Saturday, February 13, 2010

Born to Blog

~ The following essay is the one that recently aired on our local PBS station, WVTF, and it appears in its entirety here. You can listen to me reading it at the WVTF website.

When I first started blogging in March of 2005 many people asked, what’s a blog? Less people ask me that same question today; I like to think because my answers have been informative, but I know it’s more because blogs are in the news, everywhere these days.

The word blog, short for web log, is a web page that’s updated daily. Sometimes referred to as citizen publishing, blogging appeals to my sense of self-sufficiency. It’s like having my own online magazine that I post an editorial to each day. As a writer, it allows me to hone my skills, build a readership, and create a time-capsule record for my descendents, all at the same time.

Although I have some computer savvy friends who have helped me out along the way, most of my computer skills are self taught and ongoing, which is why I was at the Floyd library recently checking out a book on blogging. While doing so, the librarian looked up from her task and asked me, “Have you ever read a blog?”

“Yes, I actually have one, I confessed.

“Isn’t it tedious? There are so many of them,” she continued.

“You find the ones you like; in the same way you’d check out only one or two magazines,” I said, gesturing to the magazine rack. “You don’t have to read them all.”

On the ride home from the library that day, my conversation with the librarian continued in my mind and went like this: “Let’s say you check out a gardening magazine,” I said to her, “and in it find an article you like. Wouldn’t it be great to have instant access to its author? With blogging you can, because it’s interactive.”

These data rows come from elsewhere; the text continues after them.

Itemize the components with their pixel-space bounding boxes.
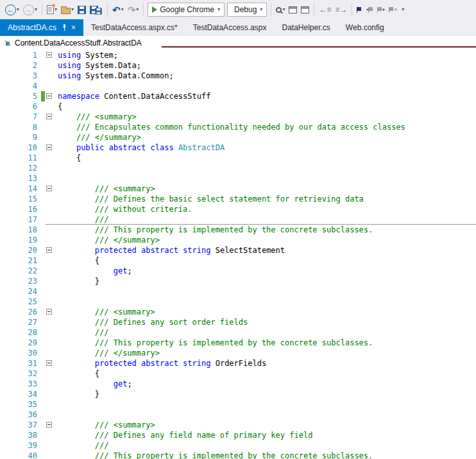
- fold-toggle-icon[interactable]: [46, 247, 52, 253]
- code-line[interactable]: 10 public abstract class AbstractDA: [0, 143, 476, 153]
- code-line[interactable]: 33 get;: [0, 379, 476, 389]
- code-line[interactable]: 15 /// Defines the basic select statemen…: [0, 194, 476, 204]
- undo-button[interactable]: ↶ ▾: [110, 2, 126, 17]
- code-line[interactable]: 27 /// Defines any sort order fields: [0, 317, 476, 327]
- next-bookmark-button[interactable]: ▸: [375, 2, 387, 17]
- chevron-down-icon[interactable]: ▾: [17, 7, 19, 12]
- redo-button[interactable]: ↷ ▾: [126, 2, 141, 17]
- code-line[interactable]: 21 {: [0, 255, 476, 266]
- new-file-button[interactable]: ▾: [45, 2, 59, 17]
- save-button[interactable]: [76, 2, 88, 17]
- code-line[interactable]: 36: [0, 410, 476, 420]
- fold-toggle-icon[interactable]: [46, 144, 52, 150]
- chevron-down-icon[interactable]: ▾: [71, 7, 74, 12]
- code-line[interactable]: 26 /// <summary>: [0, 307, 476, 317]
- code-line[interactable]: 5namespace Content.DataAccessStuff: [0, 91, 476, 101]
- fold-toggle-icon[interactable]: [46, 93, 52, 99]
- code-line[interactable]: 11 {: [0, 153, 476, 163]
- code-line[interactable]: 19 /// </summary>: [0, 235, 476, 245]
- code-line[interactable]: 17 ///: [0, 214, 476, 225]
- tab-testdataaccess-aspx-cs[interactable]: TestDataAccess.aspx.cs*: [83, 19, 185, 36]
- code-line[interactable]: 2using System.Data;: [0, 60, 476, 71]
- tab-testdataaccess-aspx[interactable]: TestDataAccess.aspx: [185, 19, 275, 36]
- fold-toggle-icon[interactable]: [46, 309, 52, 315]
- code-line[interactable]: 35: [0, 399, 476, 410]
- code-line[interactable]: 20 protected abstract string SelectState…: [0, 245, 476, 255]
- close-icon[interactable]: ×: [71, 24, 76, 31]
- chevron-down-icon[interactable]: ▾: [35, 7, 37, 12]
- tab-label: DataHelper.cs: [282, 23, 330, 32]
- code-line[interactable]: 1using System;: [0, 50, 476, 60]
- code-line[interactable]: 39 ///: [0, 440, 476, 451]
- clear-bookmarks-button[interactable]: ×: [387, 2, 399, 17]
- code-line[interactable]: 40 /// This property is implemented by t…: [0, 451, 476, 459]
- code-text: /// <summary>: [55, 184, 155, 194]
- fold-toggle-icon[interactable]: [46, 422, 52, 428]
- tab-datahelper-cs[interactable]: DataHelper.cs: [274, 19, 337, 36]
- previous-bookmark-button[interactable]: ◂: [364, 2, 375, 17]
- pin-icon[interactable]: [62, 24, 67, 31]
- fold-toggle-icon[interactable]: [46, 52, 52, 58]
- code-line[interactable]: 30 /// </summary>: [0, 348, 476, 358]
- tab-abstractda-cs[interactable]: AbstractDA.cs×: [0, 19, 83, 36]
- code-line[interactable]: 22 get;: [0, 266, 476, 276]
- code-line[interactable]: 29 /// This property is implemented by t…: [0, 338, 476, 348]
- line-number: 38: [0, 430, 41, 440]
- chevron-down-icon[interactable]: ▾: [136, 7, 139, 12]
- code-line[interactable]: 23 }: [0, 276, 476, 286]
- open-file-button[interactable]: ▾: [59, 2, 76, 17]
- code-line[interactable]: 6{: [0, 101, 476, 112]
- navigate-forward-button[interactable]: → ▾: [21, 2, 39, 17]
- fold-toggle-icon[interactable]: [46, 186, 52, 191]
- code-line[interactable]: 7 /// <summary>: [0, 112, 476, 122]
- code-text: {: [55, 153, 81, 163]
- code-line[interactable]: 13: [0, 173, 476, 184]
- solution-configuration-dropdown[interactable]: Debug ▾: [227, 3, 267, 17]
- increase-indent-button[interactable]: ≡ →: [333, 2, 349, 17]
- code-line[interactable]: 38 /// Defines any field name of primary…: [0, 430, 476, 440]
- line-number: 3: [0, 71, 41, 81]
- chevron-down-icon[interactable]: ▾: [55, 7, 57, 12]
- start-debug-dropdown[interactable]: Google Chrome ▾: [148, 3, 225, 17]
- redo-icon: ↷: [128, 5, 136, 15]
- code-editor[interactable]: 1using System;2using System.Data;3using …: [0, 50, 476, 459]
- code-line[interactable]: 18 /// This property is implemented by t…: [0, 225, 476, 235]
- find-in-files-button[interactable]: ▾: [274, 2, 287, 17]
- code-line-content: ///: [45, 440, 476, 451]
- fold-toggle-icon[interactable]: [46, 114, 52, 119]
- code-line[interactable]: 34 }: [0, 389, 476, 399]
- toolbar-options-button[interactable]: ▾: [399, 2, 406, 17]
- toolbar-separator: [314, 3, 314, 16]
- code-line[interactable]: 25: [0, 297, 476, 307]
- navigate-backward-button[interactable]: ← ▾: [3, 2, 21, 17]
- fold-margin: [45, 194, 55, 204]
- toggle-bookmark-button[interactable]: [355, 2, 364, 17]
- code-line-content: {: [45, 153, 476, 163]
- code-line[interactable]: 14 /// <summary>: [0, 184, 476, 194]
- tab-web-config[interactable]: Web.config: [338, 19, 392, 36]
- chevron-down-icon[interactable]: ▾: [121, 7, 124, 12]
- code-line[interactable]: 31 protected abstract string OrderFields: [0, 358, 476, 368]
- parameter-info-button[interactable]: [299, 2, 311, 17]
- chevron-down-icon[interactable]: ▾: [217, 7, 220, 12]
- code-text: public abstract class AbstractDA: [55, 143, 225, 153]
- decrease-indent-button[interactable]: ← ≡: [317, 2, 333, 17]
- code-line[interactable]: 4: [0, 81, 476, 91]
- chevron-down-icon[interactable]: ▾: [260, 7, 262, 12]
- play-icon: [152, 6, 157, 13]
- save-all-button[interactable]: [88, 2, 105, 17]
- member-list-button[interactable]: [287, 2, 299, 17]
- code-text: /// Defines any field name of primary ke…: [55, 430, 312, 440]
- fold-toggle-icon[interactable]: [46, 360, 52, 366]
- breadcrumb[interactable]: Content.DataAccessStuff.AbstractDA: [15, 39, 142, 48]
- code-line[interactable]: 12: [0, 163, 476, 173]
- code-line[interactable]: 28 ///: [0, 327, 476, 338]
- code-line[interactable]: 24: [0, 286, 476, 297]
- code-line[interactable]: 8 /// Encapsulates common functionality …: [0, 122, 476, 132]
- chevron-down-icon[interactable]: ▾: [282, 7, 285, 12]
- code-line[interactable]: 32 {: [0, 368, 476, 379]
- code-line[interactable]: 3using System.Data.Common;: [0, 71, 476, 81]
- code-line[interactable]: 37 /// <summary>: [0, 420, 476, 430]
- code-line[interactable]: 16 /// without criteria.: [0, 204, 476, 214]
- code-line[interactable]: 9 /// </summary>: [0, 132, 476, 143]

My imaginary librarian was listening and nodding her head now.

“As one blog discovery leads to the next, before long networks and communities are formed,” I told her. “Blogging friendships are often based on what bloggers have in common, but sometimes they are based on differences. This past year I’ve made some unlikely blog friendships that have given me glimpses into lifestyles very different than my own.”

“Tell me more,” the expression on the librarian’s face seemed to say.

“Well, there’s the pony-tailed artist, chemical magazine editor, who works in New York City and lives up the road from where the Sopranos is filmed; there’s the performer, playwright, and composer, living in Los Angeles, who has an engaging personality and lots of famous friends; and a free spirit raising twin daughters in Istanbul who’s blog mission statement reads, “trying to save the world before bedtime.” Some of my blog friends live near oceans and post seacoast photos that ease my homesickness for the Massachusetts peninsula I grew up on. Of course, regional blogs are on the top of my daily reading list, and there are several good ones right here in Floyd,” I told her.

She was smiling, with her eyes slightly widened, and so I continued.

“After two of my brothers died a month apart in 2001, I wrote a book about it,” I explained. “Some readers come to my blog to read my writings on grief and loss, a subject I continue to explore.”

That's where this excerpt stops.